I think she’s struggling with a sense of her double self: the black person and the American. Or her triple self, as when Marie is in spaces where she’s secure in the perception of her blackness, they’re often male-dominated, and so she must figure out a way to contextualize herself within the limits of patriarchy instead.
What books informed American Spy most directly, and in what manner?
I namecheck several of the novels that inspired me most directly in the novel, which may be obnoxious, but I did want to acknowledge them, because I felt I owed these books a debt. They include Invisible Man by Ralph Ellison and Passing by Nella Larsen, because of what they articulate about identity and about double and triple consciousness. There’s also The Spook Who Sat by the Door by Sam Greenlee, which is a story about a black former CIA agent who uses the things the agency taught him to start a revolution. And I mention John le Carré, because I was inspired by the difficult morality of The Spy Who Came in from the Cold.
Similarly, Marie comes to question her loyalties once she’s been in Burkina Faso—where do you think patriotism for one’s country ends?
If you’re not treated as if you’re fully entitled to the benefits of a country, or if you can’t trust the country to apply the rule of its law to you and to the people who look like you in an equitable and methodical manner, then your loyalty to it comes into question. I think it falters there—in the moment you realize you’ve been unquestioningly loyal to a country that isn’t loyal to you.

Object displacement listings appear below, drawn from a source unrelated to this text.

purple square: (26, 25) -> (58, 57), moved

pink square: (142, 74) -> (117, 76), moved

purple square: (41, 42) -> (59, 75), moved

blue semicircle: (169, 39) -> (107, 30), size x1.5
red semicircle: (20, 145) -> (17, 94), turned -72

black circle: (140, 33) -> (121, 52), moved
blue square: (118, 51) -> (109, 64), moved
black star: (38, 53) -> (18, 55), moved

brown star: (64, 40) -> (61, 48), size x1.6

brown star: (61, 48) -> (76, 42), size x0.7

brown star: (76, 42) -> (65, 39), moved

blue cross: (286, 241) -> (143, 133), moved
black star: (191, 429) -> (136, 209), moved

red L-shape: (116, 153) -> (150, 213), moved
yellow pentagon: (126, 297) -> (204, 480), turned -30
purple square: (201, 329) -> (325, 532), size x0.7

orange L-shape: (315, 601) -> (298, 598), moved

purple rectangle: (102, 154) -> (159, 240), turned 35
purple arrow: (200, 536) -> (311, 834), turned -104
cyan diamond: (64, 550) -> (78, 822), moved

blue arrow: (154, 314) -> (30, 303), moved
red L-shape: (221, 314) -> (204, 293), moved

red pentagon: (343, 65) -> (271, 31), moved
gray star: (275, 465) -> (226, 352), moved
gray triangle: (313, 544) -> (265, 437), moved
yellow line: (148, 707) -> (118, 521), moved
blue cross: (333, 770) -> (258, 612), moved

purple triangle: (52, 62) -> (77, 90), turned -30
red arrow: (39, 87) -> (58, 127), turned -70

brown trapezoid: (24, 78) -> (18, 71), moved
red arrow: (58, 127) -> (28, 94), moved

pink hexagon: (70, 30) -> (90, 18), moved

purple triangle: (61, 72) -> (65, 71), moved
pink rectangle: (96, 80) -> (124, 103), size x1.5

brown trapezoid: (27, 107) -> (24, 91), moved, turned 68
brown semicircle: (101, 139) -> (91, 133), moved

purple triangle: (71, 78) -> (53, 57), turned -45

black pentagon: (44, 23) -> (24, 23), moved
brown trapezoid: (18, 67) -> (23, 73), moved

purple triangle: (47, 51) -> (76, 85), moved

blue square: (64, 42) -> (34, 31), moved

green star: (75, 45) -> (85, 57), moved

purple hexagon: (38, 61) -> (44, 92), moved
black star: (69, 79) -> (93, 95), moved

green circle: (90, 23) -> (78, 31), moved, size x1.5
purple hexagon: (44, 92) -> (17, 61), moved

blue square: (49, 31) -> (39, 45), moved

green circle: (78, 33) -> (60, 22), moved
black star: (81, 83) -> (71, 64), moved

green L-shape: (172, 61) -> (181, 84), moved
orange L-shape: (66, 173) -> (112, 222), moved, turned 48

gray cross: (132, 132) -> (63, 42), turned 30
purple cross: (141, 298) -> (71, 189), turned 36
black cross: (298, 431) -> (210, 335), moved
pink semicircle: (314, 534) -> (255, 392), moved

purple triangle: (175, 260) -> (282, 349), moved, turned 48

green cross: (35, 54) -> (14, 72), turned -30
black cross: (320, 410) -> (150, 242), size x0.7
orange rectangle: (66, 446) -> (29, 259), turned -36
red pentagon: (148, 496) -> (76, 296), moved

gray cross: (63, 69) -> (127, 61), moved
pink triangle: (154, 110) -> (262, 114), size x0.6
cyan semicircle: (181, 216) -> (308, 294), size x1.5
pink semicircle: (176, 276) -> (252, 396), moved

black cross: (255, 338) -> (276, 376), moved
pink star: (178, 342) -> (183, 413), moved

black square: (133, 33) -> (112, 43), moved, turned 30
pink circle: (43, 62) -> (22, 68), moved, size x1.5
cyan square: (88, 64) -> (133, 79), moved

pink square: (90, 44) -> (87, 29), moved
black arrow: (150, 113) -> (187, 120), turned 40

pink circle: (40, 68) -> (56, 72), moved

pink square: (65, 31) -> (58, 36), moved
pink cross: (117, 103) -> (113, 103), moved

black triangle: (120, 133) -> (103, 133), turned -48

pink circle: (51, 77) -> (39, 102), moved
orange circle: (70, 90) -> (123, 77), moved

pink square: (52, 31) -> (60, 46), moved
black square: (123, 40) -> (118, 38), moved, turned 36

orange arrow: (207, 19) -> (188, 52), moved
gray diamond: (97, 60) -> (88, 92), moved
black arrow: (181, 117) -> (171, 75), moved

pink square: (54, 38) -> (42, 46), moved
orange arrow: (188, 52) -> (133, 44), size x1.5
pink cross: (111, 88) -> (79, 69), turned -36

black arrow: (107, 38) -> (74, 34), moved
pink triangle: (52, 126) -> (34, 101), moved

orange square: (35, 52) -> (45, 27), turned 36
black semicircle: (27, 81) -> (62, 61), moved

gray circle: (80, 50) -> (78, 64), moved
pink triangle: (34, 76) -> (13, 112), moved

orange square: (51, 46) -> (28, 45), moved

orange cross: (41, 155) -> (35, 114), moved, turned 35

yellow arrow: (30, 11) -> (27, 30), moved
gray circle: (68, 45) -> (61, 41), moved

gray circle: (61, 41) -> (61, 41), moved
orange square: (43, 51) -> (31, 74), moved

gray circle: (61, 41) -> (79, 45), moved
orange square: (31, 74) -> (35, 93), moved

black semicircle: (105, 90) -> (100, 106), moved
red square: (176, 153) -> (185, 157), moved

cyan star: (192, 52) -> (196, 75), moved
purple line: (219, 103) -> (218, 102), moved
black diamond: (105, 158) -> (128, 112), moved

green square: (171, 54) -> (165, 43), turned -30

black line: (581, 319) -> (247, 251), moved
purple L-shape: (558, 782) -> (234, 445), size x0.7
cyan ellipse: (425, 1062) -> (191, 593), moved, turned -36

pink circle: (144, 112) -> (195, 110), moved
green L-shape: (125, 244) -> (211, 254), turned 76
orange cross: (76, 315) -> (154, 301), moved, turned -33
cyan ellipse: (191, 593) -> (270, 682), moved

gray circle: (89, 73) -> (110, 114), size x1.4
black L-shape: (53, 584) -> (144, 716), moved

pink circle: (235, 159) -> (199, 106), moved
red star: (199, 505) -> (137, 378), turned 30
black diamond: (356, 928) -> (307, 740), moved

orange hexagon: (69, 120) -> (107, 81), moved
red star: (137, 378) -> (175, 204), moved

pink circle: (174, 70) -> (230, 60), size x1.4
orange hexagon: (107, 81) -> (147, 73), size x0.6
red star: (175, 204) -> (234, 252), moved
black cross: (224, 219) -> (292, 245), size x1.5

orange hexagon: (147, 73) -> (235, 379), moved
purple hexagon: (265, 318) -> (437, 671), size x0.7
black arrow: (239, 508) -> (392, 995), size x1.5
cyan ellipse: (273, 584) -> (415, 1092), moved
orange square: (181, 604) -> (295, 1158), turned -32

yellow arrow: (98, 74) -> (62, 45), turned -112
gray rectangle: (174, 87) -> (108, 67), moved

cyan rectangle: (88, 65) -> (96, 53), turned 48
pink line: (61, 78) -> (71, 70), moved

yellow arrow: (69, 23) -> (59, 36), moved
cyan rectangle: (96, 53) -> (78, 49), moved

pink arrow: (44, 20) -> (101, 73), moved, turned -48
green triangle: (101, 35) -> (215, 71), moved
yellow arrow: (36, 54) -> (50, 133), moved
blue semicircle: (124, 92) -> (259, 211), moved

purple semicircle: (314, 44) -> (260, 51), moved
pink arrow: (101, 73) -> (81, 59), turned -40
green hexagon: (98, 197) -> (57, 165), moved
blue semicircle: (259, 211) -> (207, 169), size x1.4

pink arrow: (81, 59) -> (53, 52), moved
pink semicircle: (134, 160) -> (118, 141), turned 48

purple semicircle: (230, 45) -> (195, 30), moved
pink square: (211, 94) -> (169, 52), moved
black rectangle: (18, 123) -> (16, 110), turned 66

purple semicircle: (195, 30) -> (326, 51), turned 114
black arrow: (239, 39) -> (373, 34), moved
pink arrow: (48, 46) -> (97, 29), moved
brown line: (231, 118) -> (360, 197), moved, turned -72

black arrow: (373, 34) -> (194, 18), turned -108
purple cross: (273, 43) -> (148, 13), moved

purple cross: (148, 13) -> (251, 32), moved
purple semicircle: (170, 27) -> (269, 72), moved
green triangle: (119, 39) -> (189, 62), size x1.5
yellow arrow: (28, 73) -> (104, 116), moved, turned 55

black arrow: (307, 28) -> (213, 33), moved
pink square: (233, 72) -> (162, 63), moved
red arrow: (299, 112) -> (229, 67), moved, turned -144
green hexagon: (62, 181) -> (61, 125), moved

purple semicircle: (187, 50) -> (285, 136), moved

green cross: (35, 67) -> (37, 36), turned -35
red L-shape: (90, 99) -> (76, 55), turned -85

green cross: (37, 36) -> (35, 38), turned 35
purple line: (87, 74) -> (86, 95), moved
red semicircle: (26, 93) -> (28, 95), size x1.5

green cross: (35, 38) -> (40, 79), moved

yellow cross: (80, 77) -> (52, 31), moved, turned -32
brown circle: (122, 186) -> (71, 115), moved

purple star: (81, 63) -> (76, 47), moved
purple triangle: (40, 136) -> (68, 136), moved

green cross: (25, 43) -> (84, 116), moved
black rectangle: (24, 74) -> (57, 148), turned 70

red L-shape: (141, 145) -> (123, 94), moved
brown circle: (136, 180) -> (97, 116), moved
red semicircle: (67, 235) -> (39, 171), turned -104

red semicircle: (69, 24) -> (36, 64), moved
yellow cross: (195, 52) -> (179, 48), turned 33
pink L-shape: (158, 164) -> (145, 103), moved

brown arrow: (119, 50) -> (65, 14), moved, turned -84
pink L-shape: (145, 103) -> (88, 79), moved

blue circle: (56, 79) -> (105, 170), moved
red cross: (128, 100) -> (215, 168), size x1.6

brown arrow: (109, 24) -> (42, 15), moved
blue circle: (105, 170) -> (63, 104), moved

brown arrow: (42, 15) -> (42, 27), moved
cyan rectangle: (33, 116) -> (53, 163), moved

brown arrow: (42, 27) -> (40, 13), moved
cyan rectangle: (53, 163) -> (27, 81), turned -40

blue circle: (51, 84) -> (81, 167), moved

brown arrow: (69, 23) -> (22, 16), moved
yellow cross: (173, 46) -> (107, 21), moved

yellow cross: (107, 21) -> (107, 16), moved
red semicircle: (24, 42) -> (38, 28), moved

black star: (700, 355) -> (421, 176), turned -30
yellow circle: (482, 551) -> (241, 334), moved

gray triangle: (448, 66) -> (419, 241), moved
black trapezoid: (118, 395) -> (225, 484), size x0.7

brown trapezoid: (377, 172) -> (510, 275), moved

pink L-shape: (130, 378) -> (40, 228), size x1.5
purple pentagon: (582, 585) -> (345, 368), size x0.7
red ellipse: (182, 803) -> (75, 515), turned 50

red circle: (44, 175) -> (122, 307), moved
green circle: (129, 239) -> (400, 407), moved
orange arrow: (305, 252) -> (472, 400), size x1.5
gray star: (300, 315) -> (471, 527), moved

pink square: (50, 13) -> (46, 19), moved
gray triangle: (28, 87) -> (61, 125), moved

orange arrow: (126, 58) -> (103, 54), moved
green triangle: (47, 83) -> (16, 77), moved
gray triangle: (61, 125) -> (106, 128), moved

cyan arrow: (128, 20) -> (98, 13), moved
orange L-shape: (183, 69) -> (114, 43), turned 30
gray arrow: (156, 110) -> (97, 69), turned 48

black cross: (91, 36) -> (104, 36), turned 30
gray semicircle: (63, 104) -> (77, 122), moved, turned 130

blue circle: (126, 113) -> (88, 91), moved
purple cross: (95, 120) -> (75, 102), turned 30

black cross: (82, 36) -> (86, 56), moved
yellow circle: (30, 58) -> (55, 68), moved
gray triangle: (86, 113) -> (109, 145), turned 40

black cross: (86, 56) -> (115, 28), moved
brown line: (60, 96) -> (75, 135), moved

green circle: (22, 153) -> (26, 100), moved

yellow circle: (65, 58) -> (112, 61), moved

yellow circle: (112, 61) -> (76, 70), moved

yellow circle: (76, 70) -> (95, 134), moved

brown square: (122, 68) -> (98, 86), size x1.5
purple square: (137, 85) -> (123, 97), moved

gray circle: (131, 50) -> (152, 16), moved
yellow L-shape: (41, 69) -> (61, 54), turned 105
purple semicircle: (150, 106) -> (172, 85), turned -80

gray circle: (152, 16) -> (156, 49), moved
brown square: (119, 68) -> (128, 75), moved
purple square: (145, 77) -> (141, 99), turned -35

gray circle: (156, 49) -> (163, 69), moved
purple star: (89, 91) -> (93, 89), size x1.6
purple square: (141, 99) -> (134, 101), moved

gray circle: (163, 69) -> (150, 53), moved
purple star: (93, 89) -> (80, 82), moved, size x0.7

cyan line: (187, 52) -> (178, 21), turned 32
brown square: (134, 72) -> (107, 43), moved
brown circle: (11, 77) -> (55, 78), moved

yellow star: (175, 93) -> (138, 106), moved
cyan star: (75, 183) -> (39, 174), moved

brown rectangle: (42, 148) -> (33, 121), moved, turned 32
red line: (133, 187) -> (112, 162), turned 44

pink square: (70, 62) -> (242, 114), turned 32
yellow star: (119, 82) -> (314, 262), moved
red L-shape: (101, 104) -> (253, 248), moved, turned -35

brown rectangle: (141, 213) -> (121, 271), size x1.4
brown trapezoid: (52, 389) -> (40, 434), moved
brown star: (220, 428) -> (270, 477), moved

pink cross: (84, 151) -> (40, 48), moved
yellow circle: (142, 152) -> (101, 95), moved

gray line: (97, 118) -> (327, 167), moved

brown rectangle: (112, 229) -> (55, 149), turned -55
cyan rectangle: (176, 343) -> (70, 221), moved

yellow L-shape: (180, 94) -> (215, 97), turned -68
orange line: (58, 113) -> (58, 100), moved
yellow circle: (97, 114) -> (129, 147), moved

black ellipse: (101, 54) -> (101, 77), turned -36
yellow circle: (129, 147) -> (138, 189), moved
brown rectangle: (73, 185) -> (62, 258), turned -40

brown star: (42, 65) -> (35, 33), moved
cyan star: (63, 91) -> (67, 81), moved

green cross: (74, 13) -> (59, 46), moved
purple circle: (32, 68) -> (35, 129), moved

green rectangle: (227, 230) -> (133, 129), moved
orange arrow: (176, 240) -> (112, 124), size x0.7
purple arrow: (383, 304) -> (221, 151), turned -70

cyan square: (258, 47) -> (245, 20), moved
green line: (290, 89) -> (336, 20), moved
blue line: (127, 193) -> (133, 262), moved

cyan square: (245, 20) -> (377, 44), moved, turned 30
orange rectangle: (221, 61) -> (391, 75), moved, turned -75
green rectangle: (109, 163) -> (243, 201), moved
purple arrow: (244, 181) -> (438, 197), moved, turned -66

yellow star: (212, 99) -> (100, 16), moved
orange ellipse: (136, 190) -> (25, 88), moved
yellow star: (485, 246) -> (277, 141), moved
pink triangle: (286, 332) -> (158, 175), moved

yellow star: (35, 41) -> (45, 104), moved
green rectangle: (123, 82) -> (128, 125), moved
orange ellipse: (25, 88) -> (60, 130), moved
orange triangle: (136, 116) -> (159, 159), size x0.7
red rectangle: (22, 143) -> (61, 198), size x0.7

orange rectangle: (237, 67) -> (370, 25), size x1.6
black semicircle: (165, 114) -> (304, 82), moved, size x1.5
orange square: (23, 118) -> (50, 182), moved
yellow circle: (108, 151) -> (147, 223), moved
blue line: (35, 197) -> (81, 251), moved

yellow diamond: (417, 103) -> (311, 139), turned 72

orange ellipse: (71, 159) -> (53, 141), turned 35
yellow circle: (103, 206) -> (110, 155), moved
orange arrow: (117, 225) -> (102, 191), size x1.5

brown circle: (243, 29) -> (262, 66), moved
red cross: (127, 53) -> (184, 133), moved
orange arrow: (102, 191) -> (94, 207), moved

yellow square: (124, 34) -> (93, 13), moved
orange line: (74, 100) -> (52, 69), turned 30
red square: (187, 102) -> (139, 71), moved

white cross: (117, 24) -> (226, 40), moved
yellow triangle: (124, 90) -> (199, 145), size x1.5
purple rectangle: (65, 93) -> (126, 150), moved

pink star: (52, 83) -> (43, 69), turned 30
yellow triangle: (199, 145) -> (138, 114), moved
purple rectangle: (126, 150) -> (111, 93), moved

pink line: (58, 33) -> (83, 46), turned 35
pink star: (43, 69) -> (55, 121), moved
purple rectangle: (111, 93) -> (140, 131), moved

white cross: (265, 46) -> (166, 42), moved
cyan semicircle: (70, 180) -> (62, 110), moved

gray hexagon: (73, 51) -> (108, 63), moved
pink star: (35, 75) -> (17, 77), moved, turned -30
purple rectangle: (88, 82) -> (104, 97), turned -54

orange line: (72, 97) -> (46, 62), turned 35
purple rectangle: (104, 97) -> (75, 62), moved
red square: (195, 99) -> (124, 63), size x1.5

How do you see Marie’s experience as a black woman in America as contrasting with the African revolutionaries she meets abroad?
While working on this novel, I became very interested in what motivates a revolutionary leader. They must have an incredible amount of confidence in their vision, and I couldn’t fully conceptualize such total self-assurance. And Marie—as a product of what might be a limit of my imagination—can’t either. So that’s the difference that I tried to create between her and the revolutionaries she meets.